In our school's RE department flood waters reached approximately 7ft deep - most items have been irreparably damaged
It has been a difficult week. When the news filtered through on Saturday evening that Carlisle’s flood defences were in danger of breach, many people feared the worst. The city had been here before, after all – in 2005, Carlisle hit national headlines after it was submerged by flood waters which caused devastation across the city.
Many people thought this was unlikely to happen again. We thought the flood defences would be sufficient. We were wrong. The water levels reached higher than in 2005. As a school, those who were present ten years ago woke up on Sunday morning fearing the worst. By Monday, it was clear – our school, Newman Catholic School in Carlisle, had been badly flooded, with most of the ground level rooms and facilities sitting underwater.
It is difficult to describe the feelings one goes through – a mixture of relief that everyone in our community was safe, and despair at the loss and suffering of those around us. Everything we had worked so hard to (re-)build was currently lying in a pool rancid, brown water.

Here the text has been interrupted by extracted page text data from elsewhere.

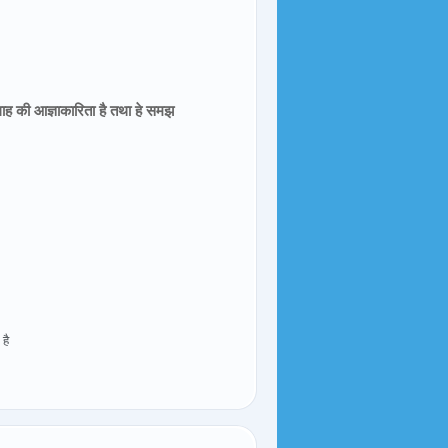
ह की आज्ञाकारिता है तथा हे समझ
है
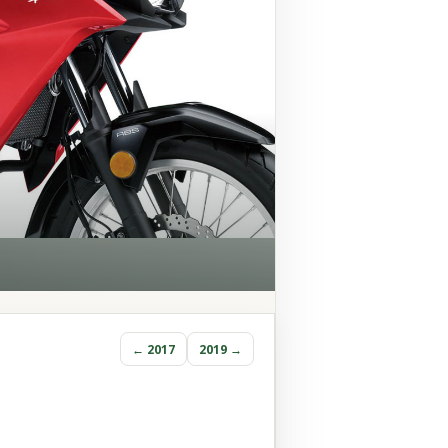
← 2017
2019 →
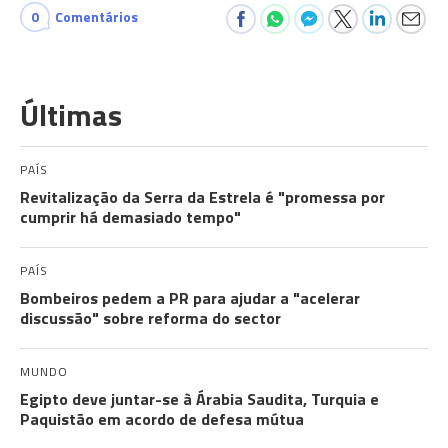
0
Comentários
Últimas
PAÍS
Revitalização da Serra da Estrela é "promessa por
cumprir há demasiado tempo"
PAÍS
Bombeiros pedem a PR para ajudar a "acelerar
discussão" sobre reforma do sector
MUNDO
Egipto deve juntar-se à Árabia Saudita, Turquia e
Paquistão em acordo de defesa mútua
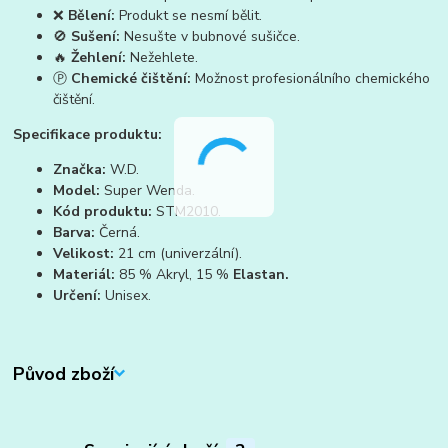
❌
Bělení:
Produkt se nesmí bělit.
🚫
Sušení:
Nesušte v bubnové sušičce.
🔥
Žehlení:
Nežehlete.
Ⓟ
Chemické čištění:
Možnost profesionálního chemického
čištění.
Specifikace produktu:
Značka:
W.D.
Model:
Super Wenda.
Kód produktu:
STM2010.
Barva:
Černá.
Velikost:
21 cm (univerzální).
Materiál:
85 % Akryl, 15 %
Elastan.
Určení:
Unisex.
Původ zboží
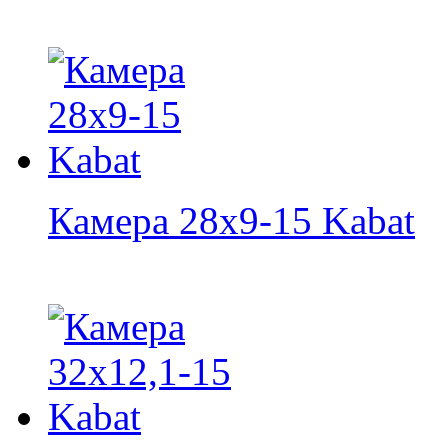
Камера 28х9-15 Kabat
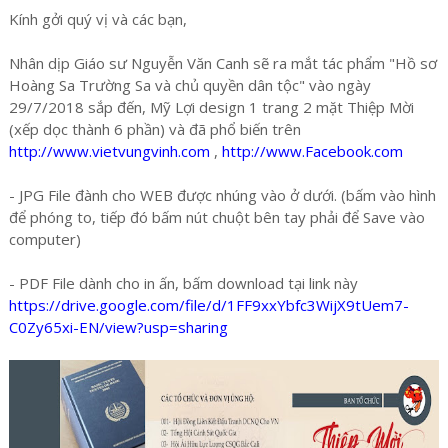
Kính gởi quý vị và các bạn,
Nhân dịp Giáo sư Nguyễn Văn Canh sẽ ra mắt tác phẩm "Hồ sơ
Hoàng Sa Trường Sa và chủ quyền dân tộc" vào ngày
29/7/2018 sắp đến, Mỹ Lợi design 1 trang 2 mặt Thiệp Mời
(xếp dọc thành 6 phần) và đã phổ biến trên
http://www.vietvungvinh.com
,
http://www.Facebook.com
- JPG File đành cho WEB được nhúng vào ở dưới. (bấm vào hình
để phóng to, tiếp đó bấm nút chuột bên tay phải để Save vào
computer)
- PDF File dành cho in ấn, bấm download tại link này
https://drive.google.com/file/d/1FF9xxYbfc3WijX9tUem7-
C0Zy65xi-EN/view?usp=sharing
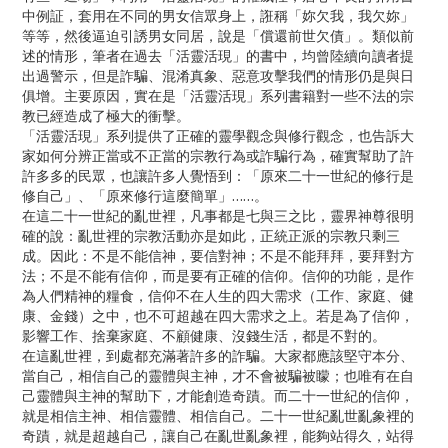
中例証，套用在不同的男女信眾身上，誑稱「妳欠我，我欠妳」
等等，然後逼迫引誘男女同居，說是「償還前世欠債」。類似前
述的情形，筆者在過去「活靈活現」的書中，均曾陸續向讀者提
出過警示，但是詐騙、混淆真象、惡意攻擊我們的情形仍是與日
俱增。主要原因，實在是「活靈活現」系列書籍對一些不法的宗
教已經造成了極大的衝擊。
「活靈活現」系列提供了正確的靈學觀念與修行觀念，也告訴大
家如何分辨正當或不正當的宗教行為或詐騙行為，確實幫助了許
許多多的民眾，也讓許多人覺悟到：「原來二十一世紀的修行是
修自己」、「原來修行這麼簡單」……。
在這二十一世紀的亂世裡，凡事都是七與三之比，靈界神尊很明
確的說：亂世裡的宗教活動亦是如此，正統正派的宗教只剩三
成。因此：不是不能信神，要信對神；不是不能拜拜，要拜對方
法；不是不能有信仰，而是要有正確的信仰。信仰的功能，是作
為人們精神的糧食，信仰不在人生的四大需求（工作、家庭、健
康、金錢）之中，也不可超越在四大需求之上。若是為了信仰，
影響工作、捨棄家庭、不顧健康、沒錢生活，都是不對的。
在這亂世裡，到處都充滿著許多的詐騙。大家都應該堅守本分、
當自己，相信自己的靈體與主神，才不會被騙被矇；也唯有在自
己靈體與主神的幫助下，才能創造奇蹟。而二十一世紀的信仰，
就是相信主神、相信靈體、相信自己。二十一世紀亂世亂象裡的
奇蹟，就是超越自己，讓自己在亂世亂象裡，能夠站得久，站得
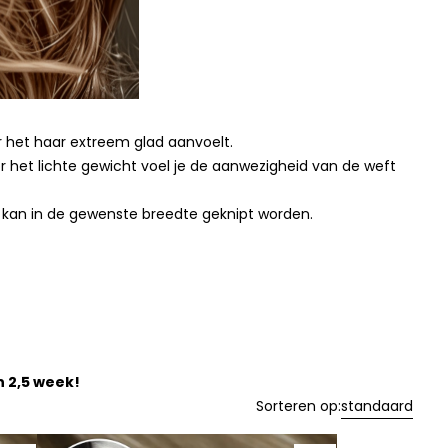
 het haar extreem glad aanvoelt.
het lichte gewicht voel je de aanwezigheid van de weft
n kan in de gewenste breedte geknipt worden.
n 2,5 week!
Sorteren op:
standaard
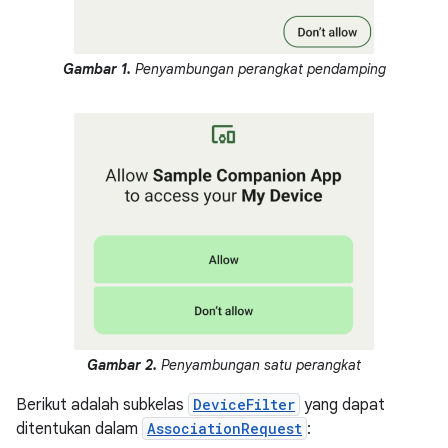
Gambar 1.
Penyambungan perangkat pendamping
Gambar 2.
Penyambungan satu perangkat
Berikut adalah subkelas
DeviceFilter
yang dapat
ditentukan dalam
AssociationRequest
:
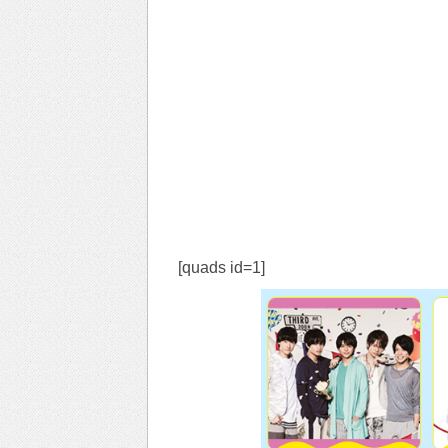
[quads id=1]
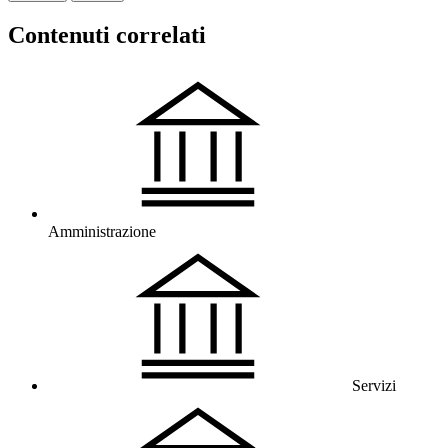
Contenuti correlati
Amministrazione
Servizi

Whilst it became clear that nothing could be accomplished on the school site until the waters receded, we were aware that we needed to come together as a school. With Gaudete Sunday approaching, we decided our first job was to try and put Christmas back on the agenda for our kids, to show that we as a school are still here and serving the local community, even whilst our school building was not. We decided to go ahead and host our Christmas carol concert, with the help of St. Margaret Mary’s, one of our local primary schools. It was a great success, and we were delighted with how many students were able to attend and how well the event was supported by the local community.
To turn to more material concerns, the school must begin almost from scratch. Indeed, speaking for the RE department, we are now a resource-less department. In our part of the school flood waters reached approximately seven foot deep, meaning most items stored in classrooms have been irreparably damaged. And where the waters did not reach the stench and general filth has seen off anything else. As such, everything we own has been destroyed – from Bibles and textbooks and learning resources, to more general items such as Nativity sets, rosary beads, statuary, framed pictures, crucifixes and candles.
Equally, our chapel, dedicated last year by Bishop Michael Campbell and where we are fortunate enough to have the Blessed Sacrament permanently reserved, has been destroyed – everything from flooring and lighting, to vestments and altar linens, to sanctuary lamps and Mass handouts, to artwork and our much cherished reed organ.
Of course, our thoughts now turn to how we can rebuild Catholic education in Carlisle, and ensure our current students suffer as little disruption as possible. But in addition to addressing pressing material concerns, we are also aware that we are a Catholic community. Through what lies ahead we must seek to sustain and indeed build on our mission – in this the Jubilee Year of Mercy, we are perhaps more aware than ever of our obligation to serve Christ in serving others. Our experience has been, in many ways, tragic – but it compels us to redouble our efforts and orient ourselves toward service, with Christ the foundation stone upon which the bricks and mortar, which we will be putting back together over the next few months, is truly built.